17. A device in accordance with claim 16, wherein the pad includes a plurality of layers stacked together, including at least: the adhesive layer, a circuit layer including the signal processing means and a cover layer.

18. A device in accordance with claim 16, wherein the signal processing means generates at least one physiological value; and wherein the indicator further includes a graphical display to display the at least one physiological value.

19. A device in accordance with claim 16, wherein the signal processing means generates a physiological condition index based on at least one physiological parameter; and wherein the indicator includes a graphical display to display the pathology physiological condition index; and wherein the signal processing means produces an alarm signal in response to a change in the physiological condition index.

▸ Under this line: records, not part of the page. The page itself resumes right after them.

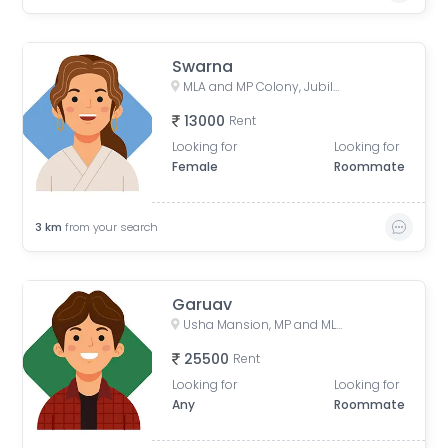
Swarna
MLA and MP Colony, Jubilee Hills, Hyderabad, Telangana, India
13000
Rent
Looking for
Looking for
Female
Roommate
3
km
from your search
Garuav
Usha Mansion, MP and MLAs Colony, Jubilee Hills, Hyderabad, Telangana, India
25500
Rent
Looking for
Looking for
Any
Roommate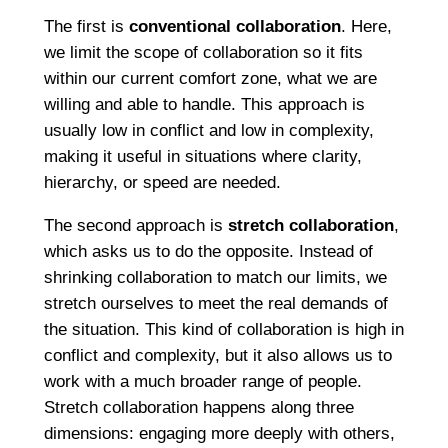
The first is
conventional collaboration
. Here,
we limit the scope of collaboration so it fits
within our current comfort zone, what we are
willing and able to handle. This approach is
usually low in conflict and low in complexity,
making it useful in situations where clarity,
hierarchy, or speed are needed.
The second approach is
stretch collaboration
,
which asks us to do the opposite. Instead of
shrinking collaboration to match our limits, we
stretch ourselves to meet the real demands of
the situation. This kind of collaboration is high in
conflict and complexity, but it also allows us to
work with a much broader range of people.
Stretch collaboration happens along three
dimensions: engaging more deeply with others,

20. A method for monitoring a physiological parameter of a subject, comprising:

adhering an adhesive layer carried by a pad of a self-contained monitor device on skin of a subject;

causing the monitor device to power from a power source carried by the pad of the self-contained monitor device, and causing at least one physiological sensor carried by the pad and to sense at least one subject physiological parameter and generate a physiological signal, and causing a signal processor carried by the pad and coupled to the at least one physiological sensor to process the physiological signal; and

perceiving an output of an indicator carried by the pad and electrically coupled to the signal processor.